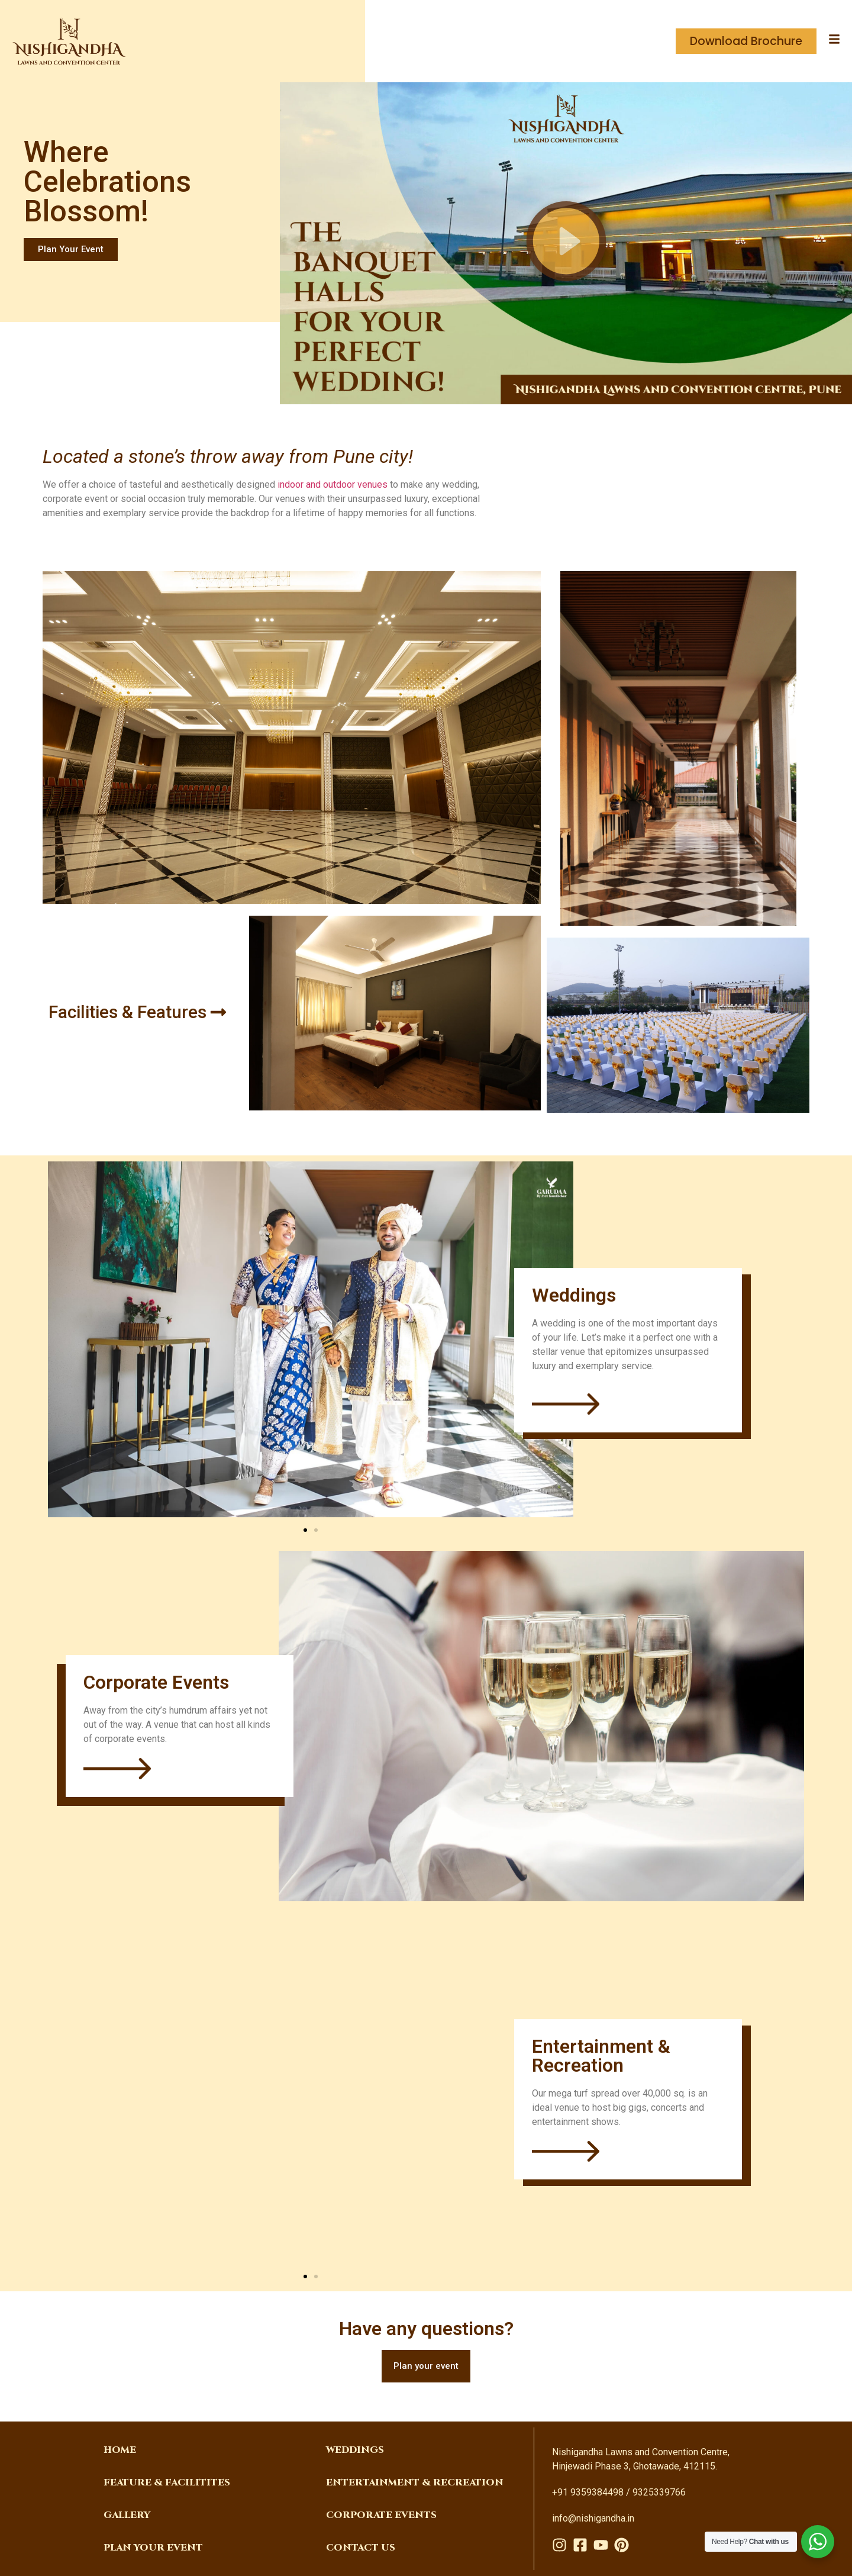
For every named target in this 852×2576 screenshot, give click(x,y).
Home (120, 2449)
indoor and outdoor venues (332, 484)
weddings (355, 2449)
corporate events (381, 2515)
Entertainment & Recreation (415, 2482)
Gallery (127, 2515)
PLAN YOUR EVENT (153, 2547)
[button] (566, 243)
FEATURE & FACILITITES (167, 2482)
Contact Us (360, 2547)
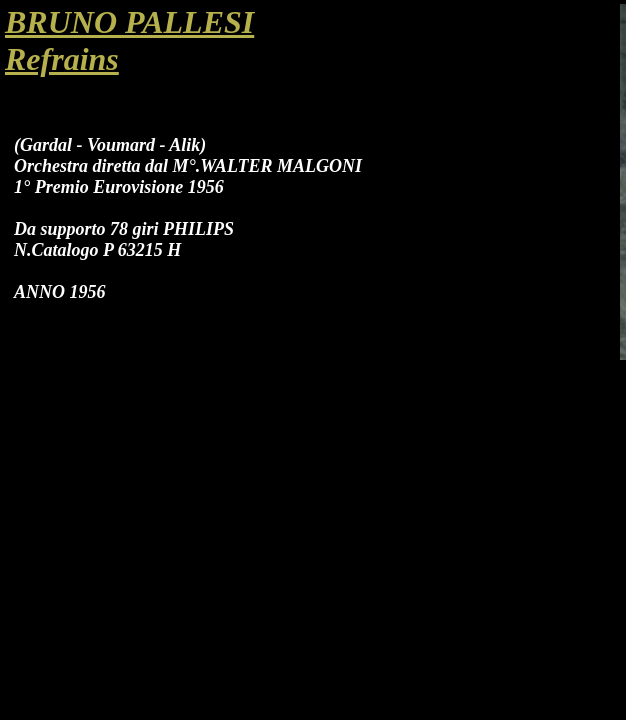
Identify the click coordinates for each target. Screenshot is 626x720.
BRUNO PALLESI (129, 22)
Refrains (62, 59)
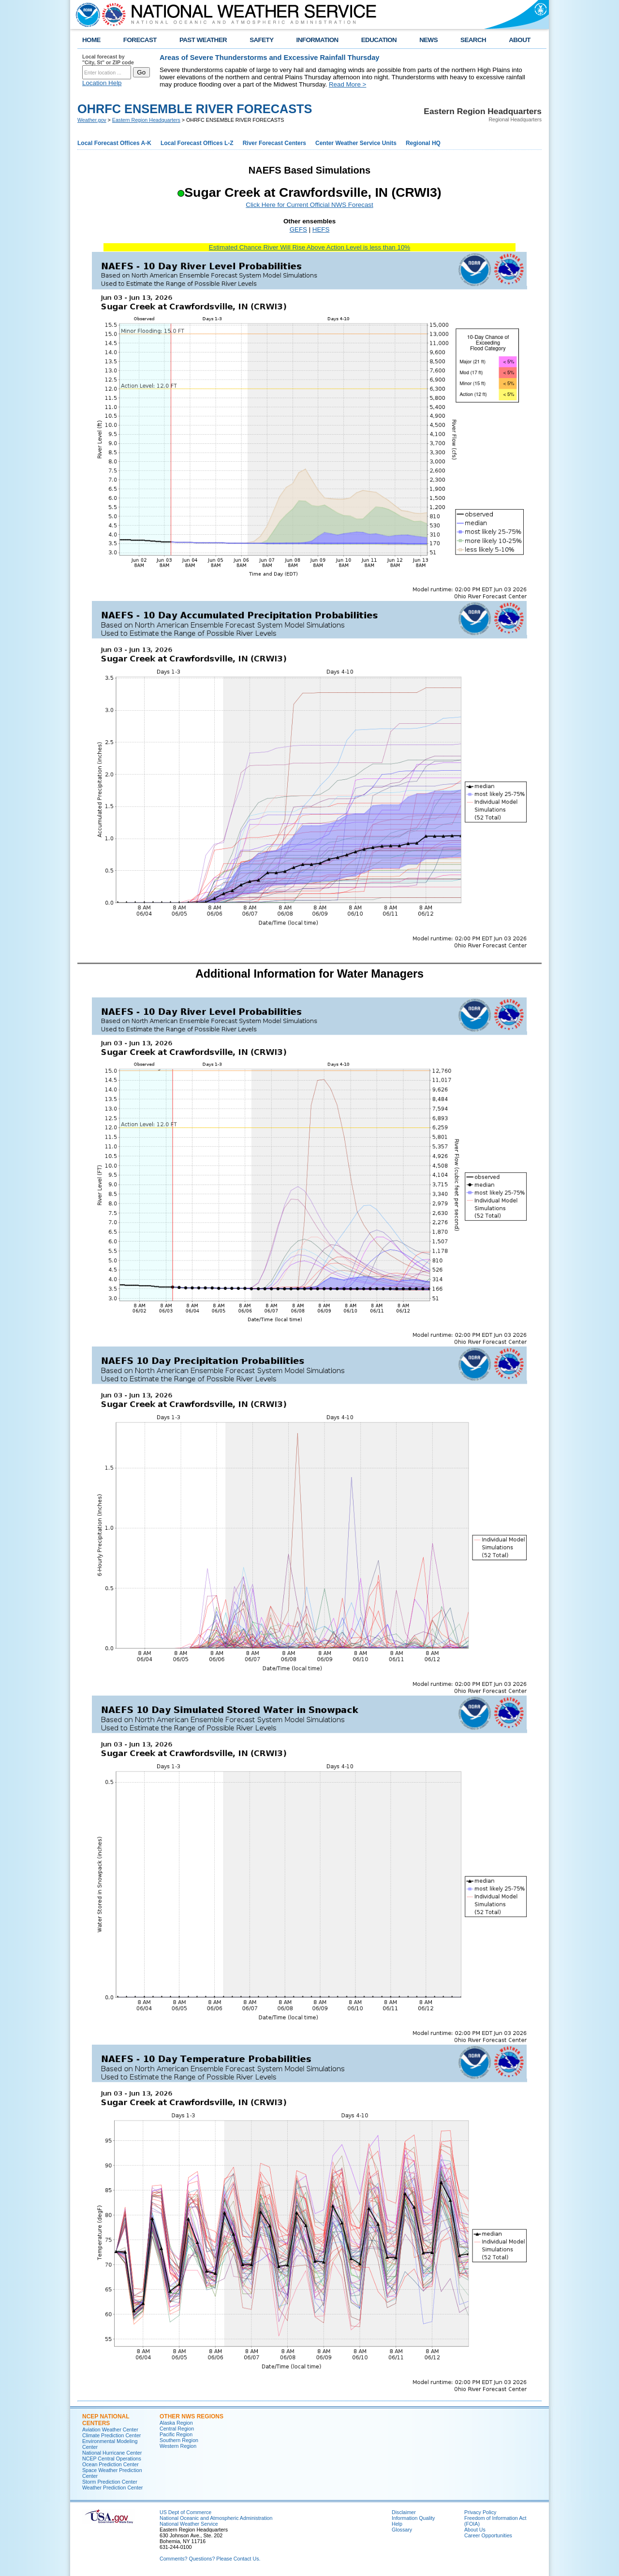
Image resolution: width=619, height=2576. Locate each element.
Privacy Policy (480, 2512)
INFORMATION (317, 40)
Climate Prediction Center (111, 2435)
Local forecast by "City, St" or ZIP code (108, 59)
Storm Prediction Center (109, 2482)
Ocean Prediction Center (110, 2464)
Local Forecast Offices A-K (114, 143)
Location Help (102, 83)
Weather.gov (91, 120)
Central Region (177, 2428)
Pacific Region (176, 2434)
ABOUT (520, 40)
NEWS (428, 40)
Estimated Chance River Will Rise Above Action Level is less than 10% (309, 247)
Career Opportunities (488, 2535)
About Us (475, 2529)
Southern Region (179, 2440)
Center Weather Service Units (356, 143)
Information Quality (413, 2518)
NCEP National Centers (105, 2420)
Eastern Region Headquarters (146, 120)
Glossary (402, 2529)
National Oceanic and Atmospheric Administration (216, 2518)
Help (397, 2524)
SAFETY (261, 40)
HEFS (321, 229)
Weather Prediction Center (112, 2487)
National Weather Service (189, 2524)
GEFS (298, 229)
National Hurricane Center (112, 2453)
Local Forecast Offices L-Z (197, 143)
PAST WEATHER (203, 40)
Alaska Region (176, 2423)
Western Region (178, 2446)
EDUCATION (379, 40)
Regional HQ (423, 143)
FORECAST (140, 40)
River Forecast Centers (274, 143)
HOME (91, 40)
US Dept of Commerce (185, 2512)
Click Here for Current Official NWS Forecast (309, 204)
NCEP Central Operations (111, 2458)
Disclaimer (404, 2512)
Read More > (347, 84)
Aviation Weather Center (110, 2429)
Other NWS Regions (191, 2416)
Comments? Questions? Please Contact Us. (210, 2558)
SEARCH (473, 40)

———

Transcribe the listing word for word, but keep its pictures out of the copy.

### [Result for this task]
For every named target in this 852×2576 screenshot, give click(x,y).
Home (120, 2449)
indoor and outdoor venues (332, 484)
weddings (355, 2449)
corporate events (381, 2515)
Entertainment & Recreation (415, 2482)
Gallery (127, 2515)
PLAN YOUR EVENT (153, 2547)
[button] (566, 243)
FEATURE & FACILITITES (167, 2482)
Contact Us (360, 2547)
Identify the click coordinates for each target. Screenshot is 626x720.
BRUNO PALLESI (129, 22)
Refrains (62, 59)
Image resolution: width=619, height=2576. Locate each element.
Privacy Policy (480, 2512)
INFORMATION (317, 40)
Climate Prediction Center (111, 2435)
Local forecast by "City, St" or ZIP code (108, 59)
Storm Prediction Center (109, 2482)
Ocean Prediction Center (110, 2464)
Local Forecast Offices A-K (114, 143)
Location Help (102, 83)
Weather.gov (91, 120)
Central Region (177, 2428)
Pacific Region (176, 2434)
ABOUT (520, 40)
NEWS (428, 40)
Estimated Chance River Will Rise Above Action Level is less than 10% (309, 247)
Career Opportunities (488, 2535)
About Us (475, 2529)
Southern Region (179, 2440)
Center Weather Service Units (356, 143)
Information Quality (413, 2518)
NCEP National Centers (105, 2420)
Eastern Region Headquarters (146, 120)
Glossary (402, 2529)
National Oceanic and Atmospheric Administration (216, 2518)
Help (397, 2524)
SAFETY (261, 40)
HEFS (321, 229)
Weather Prediction Center (112, 2487)
National Weather Service (189, 2524)
GEFS (298, 229)
National Hurricane Center (112, 2453)
Local Forecast Offices L-Z (197, 143)
PAST WEATHER (203, 40)
Alaska Region (176, 2423)
Western Region (178, 2446)
EDUCATION (379, 40)
Regional HQ (423, 143)
FORECAST (140, 40)
River Forecast Centers (274, 143)
HOME (91, 40)
US Dept of Commerce (185, 2512)
Click Here for Current Official NWS Forecast (309, 204)
NCEP Central Operations (111, 2458)
Disclaimer (404, 2512)
Read More > (347, 84)
Aviation Weather Center (110, 2429)
Other NWS Regions (191, 2416)
Comments? Questions? Please Contact Us. (210, 2558)
SEARCH (473, 40)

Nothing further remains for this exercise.